Eight wins in a row. Other than Paul & Kyle, the team didn't play well but the 76ers are of course horrible. I can't tell how good this team is because they are beating up on the horrible Eastern Conference. Next week's road trip should be an eye opener in one way or another. 

It is crazy how dangerous Korver is in Coach Bud's system. Everybody thought he was overpaid when Larry Drew was the coach.


----------



## ATLien

Hawks: 87
Magic: 81

Another underwhelming offensive performance. When I was watching the Hawks were 2 for 18 for 3's, but with a win tonight they'll be 11 games over .500. Good cushion going into next week's games.


----------



## ATLien

Good (long) read about the early success the Hawks have had.

http://www.sbnation.com/2014/12/15/7377785/atlanta-hawks-breakdown-nba-playoffs-2014


----------



## ATLien

Hawks: 93
Bulls: 86

Chicago was without Joakim Noah. It wasn't a blowout, but the Hawks did lead pretty much the entire game. Tough road game against Cleveland tomorrow.


----------



## ATLien

Huge win on the road and without Jeff Teague. 

Hawks: 127
Cavs: 98


----------



## AllRim

ATLien the only Hawks fan around?? Hawks looking REAL good.


----------



## Porn Player

I wish we could beat the Cavs.


----------



## RollWithEm

ATLien said:


> Huge win on the road and without Jeff Teague.
> 
> Hawks: 127
> Cavs: 98


That's a big win.


----------



## RollWithEm




----------



## ATLien

RollWithEm said:


> That's a big win.


I was surprised at how early Blatt threw in the towel. The Hawks were up by a lot, but he took out his starters with 9 minutes remaining I think.
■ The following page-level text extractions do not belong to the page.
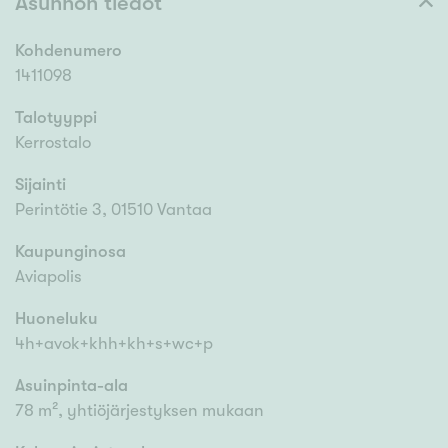
Asunnon tiedot
Kohdenumero
1411098
Talotyyppi
Kerrostalo
Sijainti
Perintötie 3, 01510 Vantaa
Kaupunginosa
Aviapolis
Huoneluku
4h+avok+khh+kh+s+wc+p
Asuinpinta-ala
78 m², yhtiöjärjestyksen mukaan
It didn't help that they couldn't defend and were jacking up contested threes on offense.


----------



## ATLien

Hawks: 104
Rockets: 97

Another impressive road win vs. a good team without Jeff Teague.

:yep:


----------



## ATLien

Hawks: 105
Mavs: 102

Hawks almost blew it at the end, but they hold on for another strong road win. 

Meanwhile, Josh Smith was just released by Detroit and it was revealed this week that the Pistons were asking for Korver + Teague in return for Greg Monroe.

:hano:


----------



## ATLien

Hawks: 105
Mavs: 102

Hawks almost blew it at the end, but they hold on for another strong road win. 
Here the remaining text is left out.